Professor Tapscott is impressed by the way in which young people effortlessly harness new technologies. “They have no fear of technology because it is like the air to them,” he says. He is not only defensive of the techno-savvy generation, but angered by the attitudes of some of his peers.
“Youngsters are coming into the workforce and they are bringing with them tools which are more sophisticated than exist in the biggest corporations. They are also bringing a whole new culture of collaboration and high performance. But rather than listening to them and engaging with them we set up this ‘generational firewall’, we ban Facebook, we fight against them, we mistrust them, we misinterpret what they are trying to do.
“I’m convinced a lot of people have got it wrong when it comes to youth today; that there is this cynical and negative view about youth, especially with regard to the use of technology; that they’re net-addicted and that they’re losing their social skills and that it is making them stupid. The dumbest generation. It’s said they don’t give a damn. But my book is full of research which shows that this is just not true. I am on a campaign to get people to look at the real evidence on the character of this generation.”
In his role as chairman of nGenera Insight, a think-tank, Professor Tapscott is looking at the wider implications that the net generation and technology will have on different aspects of society. However, the project that seems to excite him most is called Government 2.0. “It looks at new models of democracy and new models of government for the 21st century.” A recent meeting on the topic attracted delegates from 18 countries, including Britain. He is hopeful that within a year the first large-scale “digital brainstorm”, in which millions of people will talk online to politicians, will have been established.

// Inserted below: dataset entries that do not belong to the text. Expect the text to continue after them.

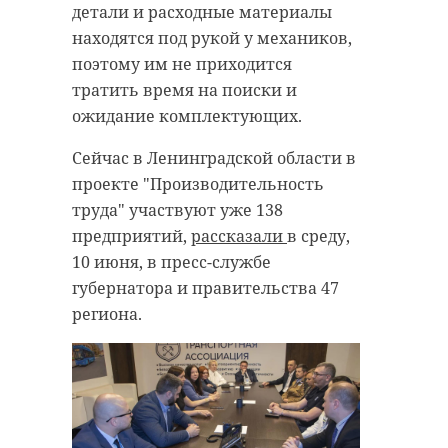
детали и расходные материалы
находятся под рукой у механиков,
поэтому им не приходится
тратить время на поиски и
ожидание комплектующих.
Сейчас в Ленинградской области в
проекте "Производительность
труда" участвуют уже 138
предприятий,
рассказали
в среду,
10 июня, в пресс-службе
губернатора и правительства 47
региона.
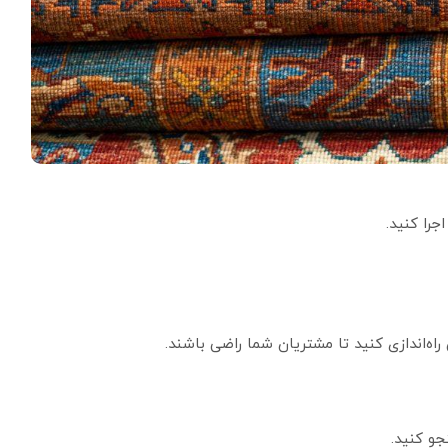
جرا کنید.
اندازی کنید تا مشتریان شما راضی باشند.
جو کنید.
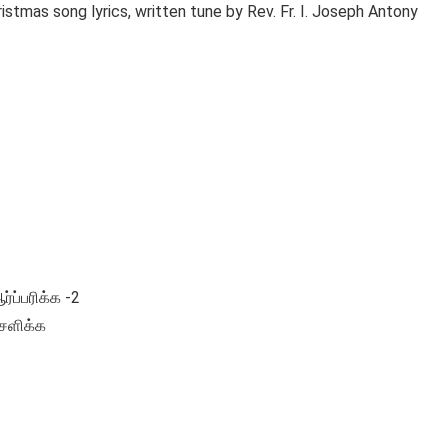
ristmas song lyrics, written tune by Rev. Fr. I. Joseph Antony
ர்ப்பரிக்க -2
ிசளிக்க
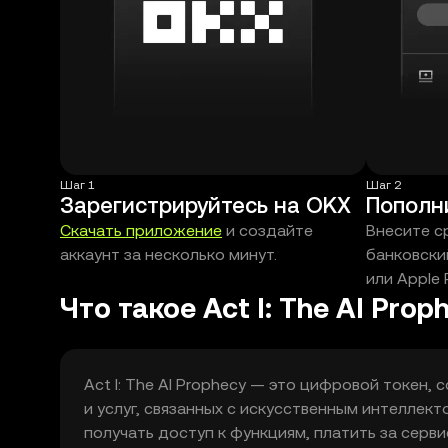
Шаг 1
Шаг 2
Зарегистрируйтесь на OKX
Пополн
Скачать приложение
и создайте
Внесите с
аккаунт за несколько минут.
банковски
или Apple 
Что такое Act I: The AI Prop
Act I: The AI Prophecy — это цифровой токе
и услуг, связанных с искусственным интеллект
получать доступ к функциям, платить за серви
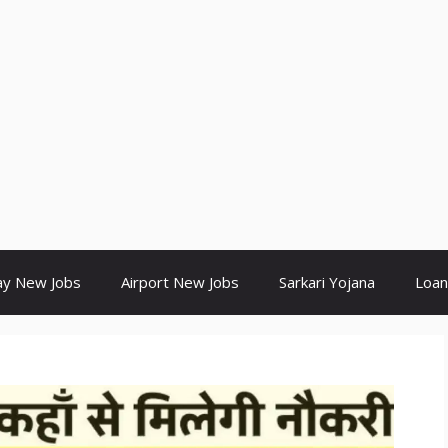
ay New Jobs
Airport New Jobs
Sarkari Yojana
Loan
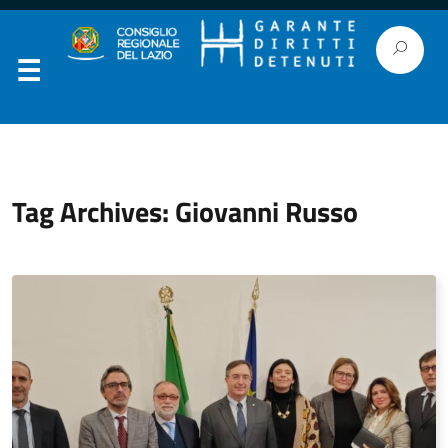
Tag Archives: Giovanni Russo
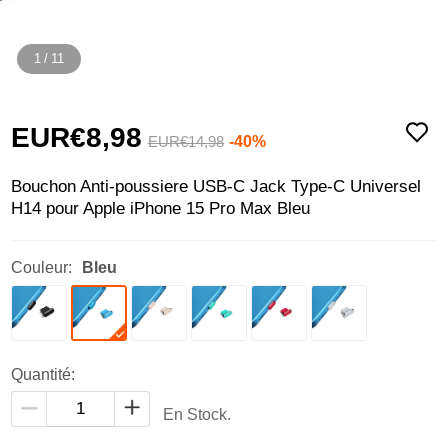
1
/
11
EUR€8,
98
-40%
EUR€14,
98
Bouchon Anti-poussiere USB-C Jack Type-C Universel
H14 pour Apple iPhone 15 Pro Max Bleu
Couleur:
Bleu
Quantité:
En Stock.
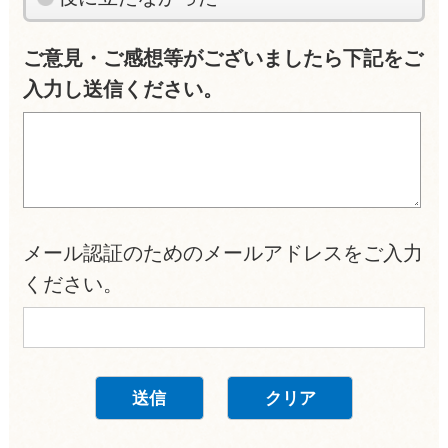
ご意見・ご感想等がございましたら下記をご
入力し送信ください。
メール認証のためのメールアドレスをご入力
ください。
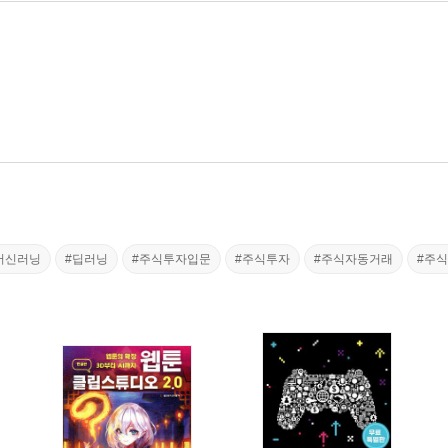
머신러닝
#딥러닝
#주식투자입문
#주식투자
#주식자동거래
#주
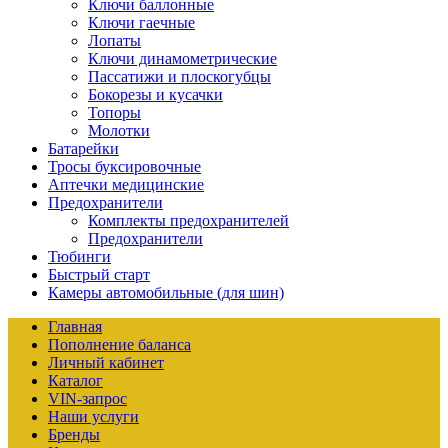
Ключи баллонные
Ключи гаечные
Лопаты
Ключи динамометрические
Пассатижи и плоскогубцы
Бокорезы и кусачки
Топоры
Молотки
Батарейки
Тросы буксировочные
Аптечки медицинские
Предохранители
Комплекты предохранителей
Предохранители
Тюбинги
Быстрый старт
Камеры автомобильные (для шин)
Главная
Пополнение баланса
Личный кабинет
Каталог
VIN-запрос
Наши услуги
Бренды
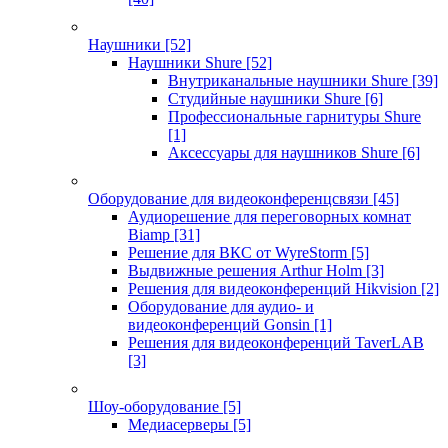
Наушники
[52]
Наушники Shure
[52]
Внутриканальные наушники Shure
[39]
Студийные наушники Shure
[6]
Профессиональные гарнитуры Shure
[1]
Аксессуары для наушников Shure
[6]
Оборудование для видеоконференцсвязи
[45]
Аудиорешение для переговорных комнат
Biamp
[31]
Решение для ВКС от WyreStorm
[5]
Выдвижные решения Arthur Holm
[3]
Решения для видеоконференций Hikvision
[2]
Оборудование для аудио- и
видеоконференций Gonsin
[1]
Решения для видеоконференций TaverLAB
[3]
Шоу-оборудование
[5]
Медиасерверы
[5]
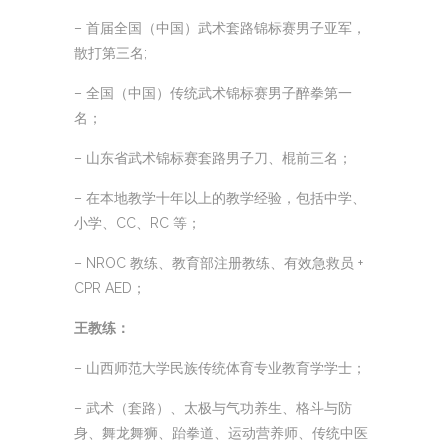
– 首届全国（中国）武术套路锦标赛男子亚军，
散打第三名;
– 全国（中国）传统武术锦标赛男子醉拳第一
名；
– 山东省武术锦标赛套路男子刀、棍前三名；
– 在本地教学十年以上的教学经验，包括中学、
小学、CC、RC 等；
– NROC 教练、教育部注册教练、有效急救员 +
CPR AED；
王教练：
– 山西师范大学民族传统体育专业教育学学士；
– 武术（套路）、太极与气功养生、格斗与防
身、舞龙舞狮、跆拳道、运动营养师、传统中医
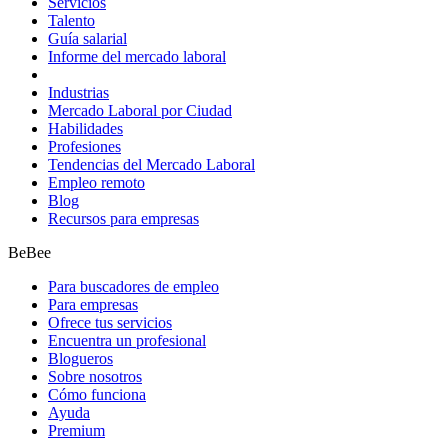
Servicios
Talento
Guía salarial
Informe del mercado laboral
Industrias
Mercado Laboral por Ciudad
Habilidades
Profesiones
Tendencias del Mercado Laboral
Empleo remoto
Blog
Recursos para empresas
BeBee
Para buscadores de empleo
Para empresas
Ofrece tus servicios
Encuentra un profesional
Blogueros
Sobre nosotros
Cómo funciona
Ayuda
Premium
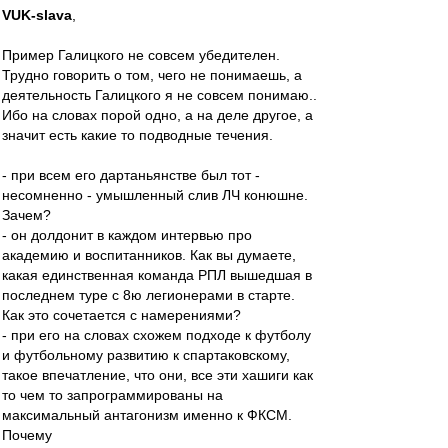
VUK-slava
,
Пример Галицкого не совсем убедителен.
Трудно говорить о том, чего не понимаешь, а
деятельность Галицкого я не совсем понимаю..
Ибо на словах порой одно, а на деле другое, а
значит есть какие то подводные течения.
- при всем его дартаньянстве был тот -
несомненно - умышленный слив ЛЧ конюшне.
Зачем?
- он долдонит в каждом интервью про
академию и воспитанников. Как вы думаете,
какая единственная команда РПЛ вышедшая в
последнем туре с 8ю легионерами в старте.
Как это сочетается с намерениями?
- при его на словах схожем подходе к футболу
и футбольному развитию к спартаковскому,
такое впечатление, что они, все эти хашиги как
то чем то запрограммированы на
максимальный антагонизм именно к ФКСМ.
Почему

“In countries around the world they [the net generation] are very engaged in civic activity. In the US, it is at an all-time high and we are witnessing something very historic. Millions of youngsters who have been involved in civic activities are becoming political, and [Barack] Obama has been able to engage them. This is a huge force for change in the 21st century, and the change is a positive one if we listen to them. Let’s face it, my generation has done a bad job. The world is a mess on every front. An absolute mess. We will be placing a huge responsibility on this generation to try and figure this out. So I’m on a campaign here, a mission. This is not about selling a book - it’s something much bigger.”